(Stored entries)
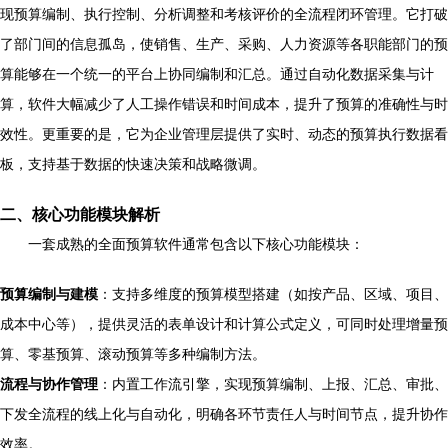
现预算编制、执行控制、分析调整和考核评价的全流程闭环管理。它打破
了部门间的信息孤岛，使销售、生产、采购、人力资源等各职能部门的预
算能够在一个统一的平台上协同编制和汇总。通过自动化数据采集与计
算，软件大幅减少了人工操作错误和时间成本，提升了预算的准确性与时
效性。更重要的是，它为企业管理层提供了实时、动态的预算执行数据看
板，支持基于数据的快速决策和战略微调。
二、核心功能模块解析
一套成熟的全面预算软件通常包含以下核心功能模块：
预算编制与建模
：支持多维度的预算模型搭建（如按产品、区域、项目、
成本中心等），提供灵活的表单设计和计算公式定义，可同时处理增量预
算、零基预算、滚动预算等多种编制方法。
流程与协作管理
：内置工作流引擎，实现预算编制、上报、汇总、审批、
下发全流程的线上化与自动化，明确各环节责任人与时间节点，提升协作
效率。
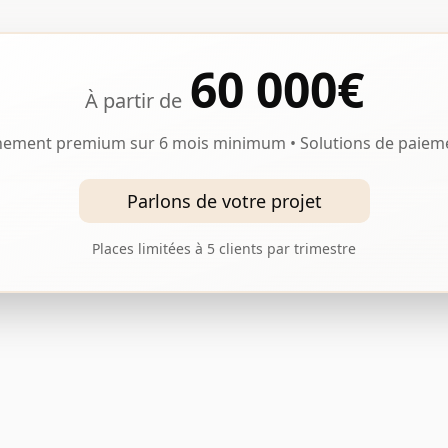
60 000€
À partir de
ment premium sur 6 mois minimum • Solutions de paiemen
Parlons de votre projet
Places limitées à 5 clients par trimestre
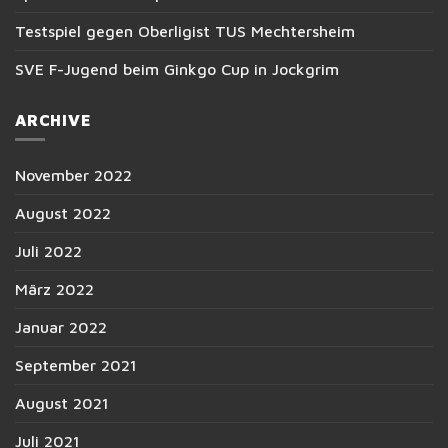
Testspiel gegen Oberligist TUS Mechtersheim
SVE F-Jugend beim Ginkgo Cup in Jockgrim
ARCHIVE
November 2022
August 2022
Juli 2022
März 2022
Januar 2022
September 2021
August 2021
Juli 2021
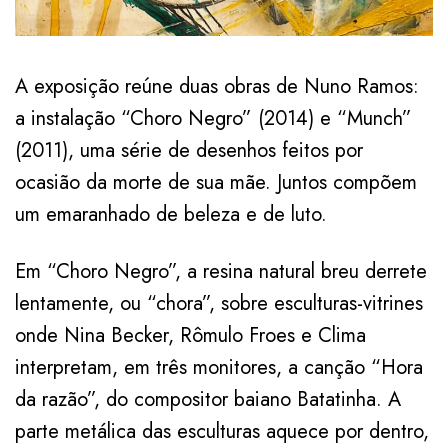
A exposição reúne duas obras de Nuno Ramos:
a instalação “Choro Negro” (2014) e “Munch”
(2011), uma série de desenhos feitos por
ocasião da morte de sua mãe. Juntos compõem
um emaranhado de beleza e de luto.
Em “Choro Negro”, a resina natural breu derrete
lentamente, ou “chora”, sobre esculturas-vitrines
onde Nina Becker, Rômulo Froes e Clima
interpretam, em três monitores, a canção “Hora
da razão”, do compositor baiano Batatinha. A
parte metálica das esculturas aquece por dentro,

[YOUR OBJECTIVE]: An exact copy of the lines from the one with "August 2022" through the end of the entries above, both included, is the whole answer. It contains no pictures.

[SOLUTION TO THIS PROBLEM]:
August 2022
Juli 2022
März 2022
Januar 2022
September 2021
August 2021
Juli 2021
A exposição reúne duas obras de Nuno Ramos:
a instalação “Choro Negro” (2014) e “Munch”
(2011), uma série de desenhos feitos por
ocasião da morte de sua mãe. Juntos compõem
um emaranhado de beleza e de luto.
Em “Choro Negro”, a resina natural breu derrete
lentamente, ou “chora”, sobre esculturas-vitrines
onde Nina Becker, Rômulo Froes e Clima
interpretam, em três monitores, a canção “Hora
da razão”, do compositor baiano Batatinha. A
parte metálica das esculturas aquece por dentro,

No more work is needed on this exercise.